BRIEF DESCRIPTION OF THE SEVERAL VIEWS OF THE DRAWINGS
[0013] FIG. 1 depicts an exemplary diagram of a possible data
processing environment in which illustrative embodiments may be
implemented.
[0014] FIG. 2 shows a flowchart of a method of lane determination
based on spatial data received directly from local sources along an
optimal route to a destination.
[0015] FIG. 3 shows an example of lane determination based on
spatial data received directly from local sources along an optimal
route to a destination.
[0016] FIG. 4 shows an example of an interface of a guided
destination device recommended an optimal lane.
[0017] FIG. 5 illustrates internal and external components of a
client computer and a server computer in which illustrative
embodiments may be implemented.
DETAILED DESCRIPTION
[0018] FIG. 1 is an exemplary diagram of a possible data processing
environment provided in which illustrative embodiments may be
implemented. It should be appreciated that FIG. 1 is only exemplary
and is not intended to assert or imply any limitation with regard
to the environments in which different embodiments may be
implemented. Many modifications to the depicted environments may be
made.
[0019] Referring to FIG. 1, network data processing system 51 is a
network of computers in which illustrative embodiments may be
implemented. Network data processing system 51 contains network 50,
which is the medium used to provide communication links between
various devices and computers connected together within network
data processing system 51. Network 50 may include connections, such
as wire, wireless communication links, or fiber optic cables.

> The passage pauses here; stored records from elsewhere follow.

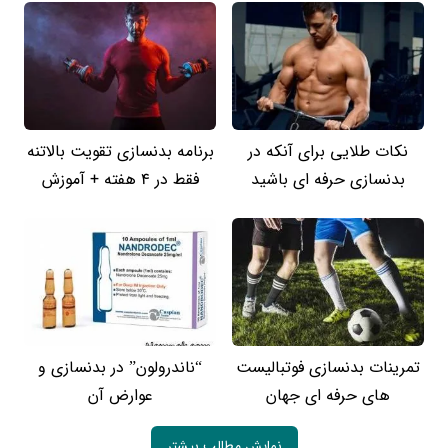
نکات طلایی برای آنکه در
برنامه بدنسازی تقویت بالاتنه
بدنسازی حرفه ای باشید
فقط در 4 هفته + آموزش
تمرینات بدنسازی فوتبالیست
“ناندرولون” در بدنسازی و
های حرفه ای جهان
عوارض آن
نمایش مطالب بیشتر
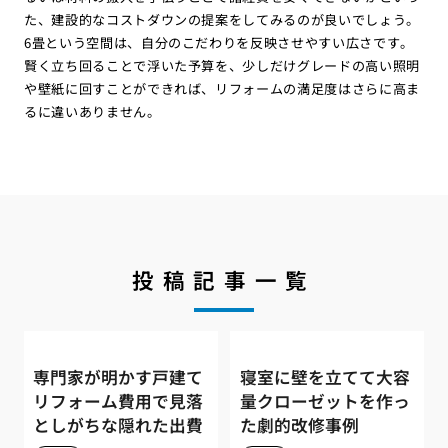
た、建設的なコストダウンの提案をしてみるのが良いでしょう。
6畳という空間は、自分のこだわりを反映させやすい広さです。
賢く立ち回ることで浮いた予算を、少しだけグレードの高い照明
や壁紙に回すことができれば、リフォームの満足度はさらに高ま
るに違いありません。
投稿記事一覧
専門家が明かす戸建て
寝室に壁を立てて大容
リフォーム費用で見落
量クローゼットを作っ
としがちな隠れた出費
た劇的改修事例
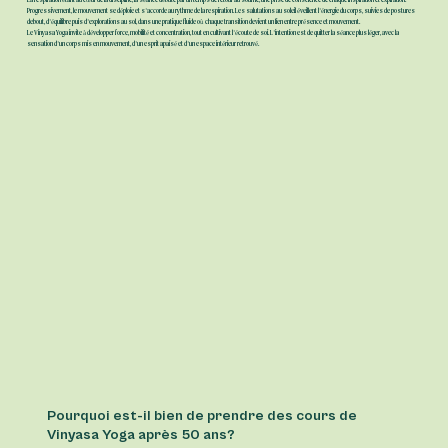
La respiration étant au cœur de la discipline, la séance débute par un temps de retour au souffle, une prise de conscience de chaque inspiration et expiration.
Progressivement, le mouvement se déploie et s’accorde au rythme de la respiration. Les salutations au soleil éveillent l’énergie du corps, suivies de postures
debout, d’équilibre puis d’explorations au sol, dans une pratique fluide où chaque transition devient un lien entre présence et mouvement.
Le Vinyasa Yoga invite à développer force, mobilité et concentration, tout en cultivant l’écoute de soi. L’intention est de quitter la séance plus léger, avec la
sensation d’un corps mis en mouvement, d’un esprit apaisé et d’un espace intérieur retrouvé.
Stéphanie
Pourquoi est-il bien de prendre des cours de
Vinyasa Yoga après 50 ans?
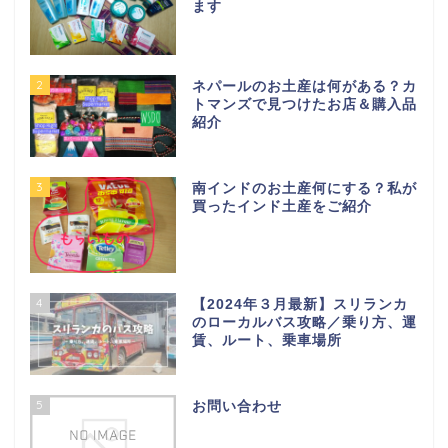
人気記事ランキング
1
インドの国民的コスメ！インドで
買ったヒマラヤ化粧品をご紹介し
ます
2
ネパールのお土産は何がある？カ
トマンズで見つけたお店＆購入品
紹介
3
南インドのお土産何にする？私が
買ったインド土産をご紹介
4
【2024年３月最新】スリランカ
のローカルバス攻略／乗り方、運
賃、ルート、乗車場所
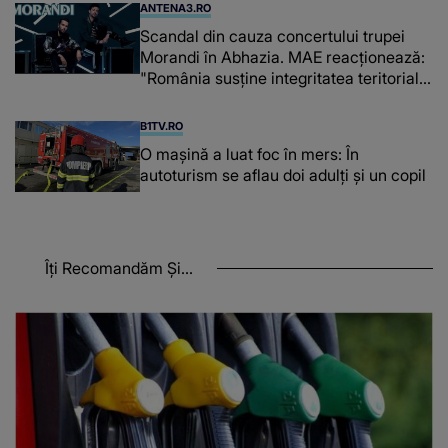
ANTENA3.RO
Scandal din cauza concertului trupei
Morandi în Abhazia. MAE reacționează:
"România susține integritatea teritorială
a Georgiei"
B1TV.RO
O maşină a luat foc în mers: În
autoturism se aflau doi adulți și un copil
Îți Recomandăm Și...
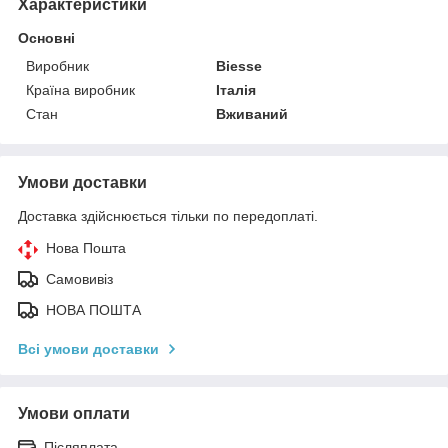
Характеристики
Основні
Виробник
Biesse
Країна виробник
Італія
Стан
Вживаний
Умови доставки
Доставка здійснюється тільки по передоплаті.
Нова Пошта
Самовивіз
НОВА ПОШТА
Всі умови доставки
Умови оплати
Післяплата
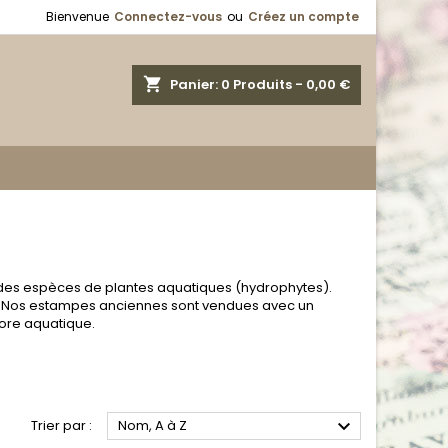
Bienvenue
Connectez-vous
ou
Créez un compte
shopping_cart
Panier:
0
Produits - 0,00 €
des espèces de plantes aquatiques (hydrophytes).
nc. Nos estampes anciennes sont vendues avec un
lore aquatique.

Trier par :
Nom, A à Z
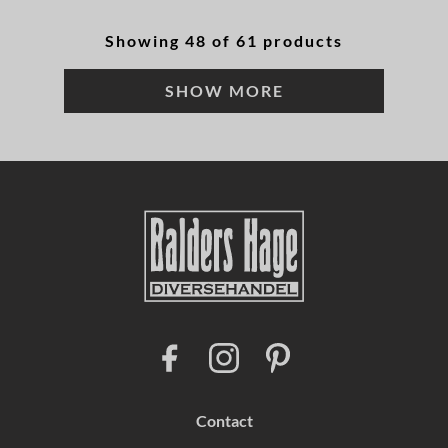
Showing 48 of 61 products
SHOW MORE
F
I
P
a
n
i
c
s
n
e
t
t
b
a
e
Contact
o
g
r
o
r
e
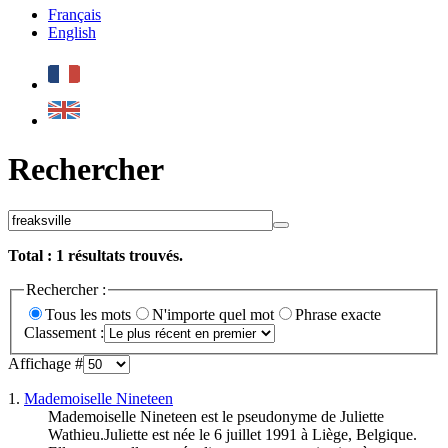
Français
English
Rechercher
Total :
1
résultats trouvés.
Rechercher :
Tous les mots
N'importe quel mot
Phrase exacte
Classement :
Affichage #
1.
Mademoiselle Nineteen
Mademoiselle Nineteen est le pseudonyme de Juliette
Wathieu.Juliette est née le 6 juillet 1991 à Liège, Belgique.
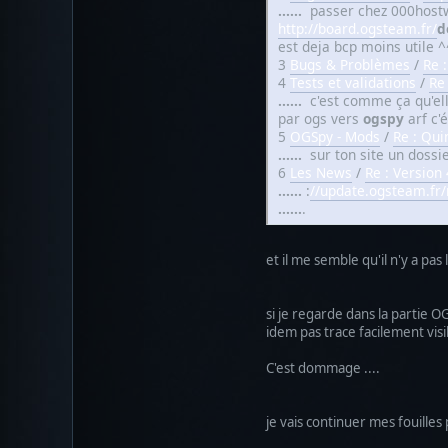
......
passer chez 000host
http://board.ogsteam.fr/
d
est deja bcp moins utile 
3
Bugs & Problèmes
/
Re :
4
Tests et validations
/
Re
......
c'est comme ça qu'elle
par ogs vers
ogspy
arf c
5
OGSpy - Mods
/
Re : Qui
......
sur ton site un dossi
6
Les News
/
Re : Version
......
:
//update.ogsteam.fr
......
.
et il me semble qu'il n'y a pa
si je regarde dans la partie
idem pas trace facilement vis
C'est dommage ....
je vais continuer mes fouilles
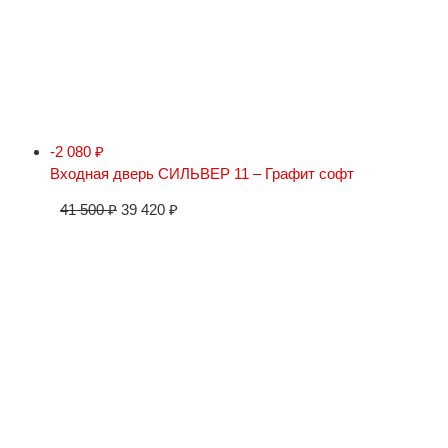
-2 080
₽
Входная дверь СИЛЬВЕР 11 – Графит софт
41 500
₽
39 420
₽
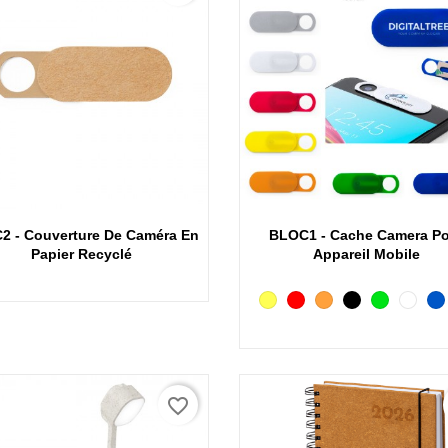
Aperçu rapide
Aperçu rapide
2 - Couverture De Caméra En
BLOC1 - Cache Camera P
Papier Recyclé
Appareil Mobile
Jaune
Rouge
Orange
Noir
Vert
Blanc
B
f
favorite_border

[0020] In the depicted example, a client computer 52, server
computer 54, and a repository 53 connect to network 50. In other
exemplary embodiments, network data processing system 51 may
include additional client computers, storage devices, server
computers, and other devices not shown. The client computer 52
includes a set of internal components 800a and a set of external
components 900a, further illustrated in FIG. 5. The client computer
52 may be, for example, a mobile device, a cell phone, a personal
digital assistant, a netbook, a laptop computer, a tablet computer,
a desktop computer, a global positioning system (GPS) device,
guided destination device, or any other type of computing
device.
[0021] Client computer 52 may contain an interface 55. The
interface can be, for example, a command line interface, a
graphical user interface (GUI), or a web user interface (WUI). The
interface may be used, for example for viewing instructions on how
to get to the destination, maps of the area in which the user is
in, and optimum lane within an optimal route to the destination.

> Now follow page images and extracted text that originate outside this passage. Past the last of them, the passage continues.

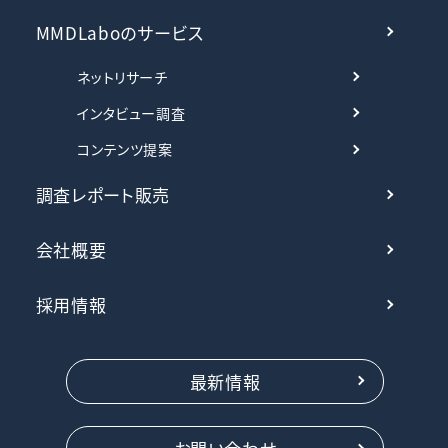
MMDLaboのサービス
ネットリサーチ
インタビュー調査
コンテンツ提案
調査レポート販売
会社概要
採用情報
最新情報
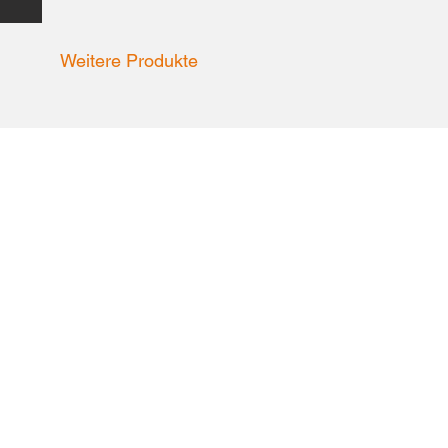
Weitere Produkte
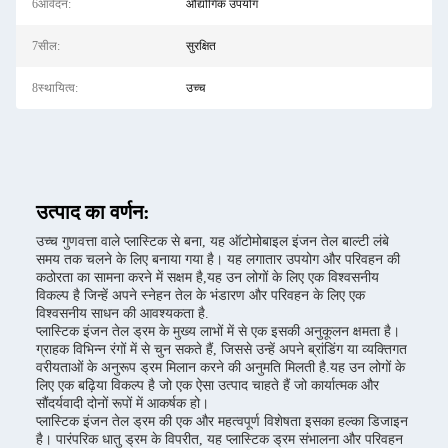
6आवेदन:
औद्योगिक उपयोग
7सील:
सुरक्षित
8स्थायित्व:
उच्च
उत्पाद का वर्णन:
उच्च गुणवत्ता वाले प्लास्टिक से बना, यह ऑटोमोबाइल इंजन तेल बाल्टी लंबे
समय तक चलने के लिए बनाया गया है। यह लगातार उपयोग और परिवहन की
कठोरता का सामना करने में सक्षम है,यह उन लोगों के लिए एक विश्वसनीय
विकल्प है जिन्हें अपने स्नेहन तेल के भंडारण और परिवहन के लिए एक
विश्वसनीय साधन की आवश्यकता है.
प्लास्टिक इंजन तेल ड्रम के मुख्य लाभों में से एक इसकी अनुकूलन क्षमता है।
ग्राहक विभिन्न रंगों में से चुन सकते हैं, जिससे उन्हें अपने ब्रांडिंग या व्यक्तिगत
वरीयताओं के अनुरूप ड्रम मिलान करने की अनुमति मिलती है.यह उन लोगों के
लिए एक बढ़िया विकल्प है जो एक ऐसा उत्पाद चाहते हैं जो कार्यात्मक और
सौंदर्यवादी दोनों रूपों में आकर्षक हो।
प्लास्टिक इंजन तेल ड्रम की एक और महत्वपूर्ण विशेषता इसका हल्का डिजाइन
है। पारंपरिक धातु ड्रम के विपरीत, यह प्लास्टिक ड्रम संभालना और परिवहन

The interface may also accept an input regarding a destination in
which the user wishes to reach, or settings as to how to calculate
the optimal route to the destination.
[0022] In the depicted example, server computer 54 provides
information, such as boot files, operating system images, and
applications to client computer 52. Server computer 54 can compute
the information locally or extract the information from other
computers on network 50. Server computer 54 includes a set of
internal components 800b and a set of external components 900b
illustrated in FIG. 5.
[0023] Program code and programs such as an optimal lane program
67, and a local environment data program 66 may be stored on at
least one of one or more computer-readable tangible storage devices
830 shown in FIG. 5, on at least one of one or more portable
computer-readable tangible storage devices 936 as shown in FIG. 5,
or repository 53 connected to network 50, or downloaded to a data
processing system or other device for use. For example, program
code, an optimal lane program 67, and a local environment data
program 66 may be stored on at least one of one or more tangible
storage devices 830 on server computer 54 and downloaded to client
computer 52 over network 50 for use on client computer 52.

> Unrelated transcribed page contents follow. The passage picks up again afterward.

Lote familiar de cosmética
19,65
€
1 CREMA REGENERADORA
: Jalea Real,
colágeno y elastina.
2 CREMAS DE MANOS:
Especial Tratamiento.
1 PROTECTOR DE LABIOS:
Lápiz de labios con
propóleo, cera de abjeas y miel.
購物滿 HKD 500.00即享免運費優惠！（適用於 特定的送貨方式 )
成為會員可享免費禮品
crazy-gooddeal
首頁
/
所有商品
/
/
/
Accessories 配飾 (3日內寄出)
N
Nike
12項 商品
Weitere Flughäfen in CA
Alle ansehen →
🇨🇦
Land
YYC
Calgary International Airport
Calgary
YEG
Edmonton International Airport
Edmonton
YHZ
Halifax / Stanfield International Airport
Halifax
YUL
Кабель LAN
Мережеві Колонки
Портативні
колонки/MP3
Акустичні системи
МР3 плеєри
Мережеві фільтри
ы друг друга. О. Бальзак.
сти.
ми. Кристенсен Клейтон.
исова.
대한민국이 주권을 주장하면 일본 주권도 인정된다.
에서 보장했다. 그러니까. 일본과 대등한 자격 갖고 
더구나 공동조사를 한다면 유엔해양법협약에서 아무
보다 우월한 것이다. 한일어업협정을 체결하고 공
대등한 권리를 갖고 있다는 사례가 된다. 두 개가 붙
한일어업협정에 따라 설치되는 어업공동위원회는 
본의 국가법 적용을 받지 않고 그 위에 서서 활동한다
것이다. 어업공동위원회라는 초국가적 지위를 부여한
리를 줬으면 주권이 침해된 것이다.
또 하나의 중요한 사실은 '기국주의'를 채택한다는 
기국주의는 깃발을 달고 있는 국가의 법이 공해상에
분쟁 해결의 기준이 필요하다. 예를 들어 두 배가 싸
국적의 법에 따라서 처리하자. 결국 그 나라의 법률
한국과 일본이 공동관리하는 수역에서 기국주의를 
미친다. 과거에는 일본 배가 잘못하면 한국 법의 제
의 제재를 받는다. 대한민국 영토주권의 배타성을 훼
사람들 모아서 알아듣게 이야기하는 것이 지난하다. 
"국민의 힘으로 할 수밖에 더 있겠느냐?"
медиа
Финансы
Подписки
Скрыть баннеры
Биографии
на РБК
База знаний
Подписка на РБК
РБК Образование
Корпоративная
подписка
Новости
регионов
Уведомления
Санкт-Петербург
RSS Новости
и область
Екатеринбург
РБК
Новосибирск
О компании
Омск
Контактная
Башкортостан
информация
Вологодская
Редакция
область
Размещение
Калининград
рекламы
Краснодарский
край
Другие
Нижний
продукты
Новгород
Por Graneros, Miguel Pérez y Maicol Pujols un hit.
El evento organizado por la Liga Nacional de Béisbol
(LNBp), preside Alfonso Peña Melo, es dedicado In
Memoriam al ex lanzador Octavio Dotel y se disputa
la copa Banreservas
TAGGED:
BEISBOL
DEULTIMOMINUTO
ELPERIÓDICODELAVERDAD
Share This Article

Alternatively, server computer 54 can be a web server, and the
program code, an optimal lane program 67, and a local environment
data program 66 may be stored on at least one of the one or more
tangible storage devices 830 on server computer 54 and accessed on
client computer 52. Optimal lane program 67 and local environment
data program 66 can be accessed on client computer 52 through
interface 55. In other exemplary embodiments, the program code and
programs such as an optimal lane program 67, and a local
environment data program 66 may be stored on at least one of one or
more computer-readable tangible storage devices 830 on client
computer 52 or distributed between two or more servers.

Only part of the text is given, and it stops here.